Grasping Dependency Injection in the context of two simple classes

Question

I have been having issues grasping Dependency Injection(or let me say its benefit). So I decided to write two simple pieces of code of one without DI and the other with it.

So I have a class A

public class A {
    public void foo(){
        B b = new B();
        b.fooB();
    }
}

as can be seen above A depends on B, B which is

public class B {
    public void fooB(){
        Log.e("s", "y");
    }
}

and we can use A like

public void do(){
    A a = new A();
    a.foo();
}

But it's said that A should not simply initialize B because it depends on it, however we should have have a service that have some sort of contracts between the two classes. For Example, please if I am wrong kindly let me know

So lets have an interface BService

public interface BService {
    void fooB();
}

And B becomes DiB

public class DiB implements BService {
    @Override
    public void fooB(){
        Log.e("s", "y");
    }
}

And A becomes DiA

public class DiA {
    BService bService;

    public DiA(BService bService){
        this.bService = bService;
    }

    public void foo(){
        bService.fooB();
    }
}

and we can use A like

public void dIdo(){
        BService service = new diB();
        diA a = new diA(service);
        a.foo();
}

So I read benefits of DI are :

1. Testable codes : Because I can actually test both codes in JUnit(I dont want to post the test here to avoid long question)
2. Decoupling: Its said that if class B changes then A shouldn't be affected, and I cant grasp that because If i change fooB() in class B to fooB2(), i will have to change the override method in BService which in turn means i will have to change it in class A

Both codes seems to work fine and I cant fathom benefit of one over the other, only that the other is more complex. So please can you enlighten me more on the benefits in the context of this simple A and B classes. What am I not getting?

Answer 1

Decoupling: Its said that if class B changes then A shouldn't be affected, and I cant grasp that because If i change fooB() in class B to fooB2(), i will have to change the override method in BService which in turn means i will have to change it in class A

I guess once your understand that, you'll understand the whole concept.

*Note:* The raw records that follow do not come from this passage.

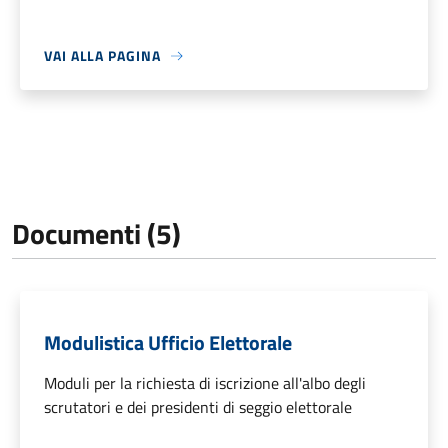
VAI ALLA PAGINA
Documenti (5)
Modulistica Ufficio Elettorale
Moduli per la richiesta di iscrizione all'albo degli
scrutatori e dei presidenti di seggio elettorale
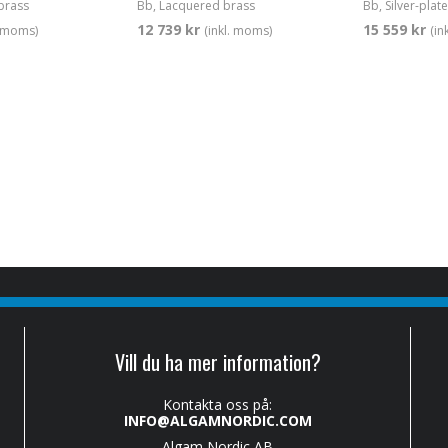
brass
Bb, Lacquered brass
Bb, Silver-plat
12 739 kr
15 559 kr
. moms)
(inkl. moms)
(in
Vill du ha mer information?
Kontakta oss på:
INFO@ALGAMNORDIC.COM
Algam Nordic AB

Try to think about the interfaces you provide as a contracts between different components of your system.

By declaring BService with method fooB() you're saying that any component which respects this contract (e.g implements interface) is able to do declared work in its own way as long as it not violating the contract.

Component A shouldn't be interesting in how BService doing it's job, for A is sufficient enough to know the work will be done.

Then you will be able to create another implementation of BService which could do necessary work totally differently. Your can reconfigure your IoC to inject your new implementation into A and that is it. You haven't changed your A but you have changed the way how it works.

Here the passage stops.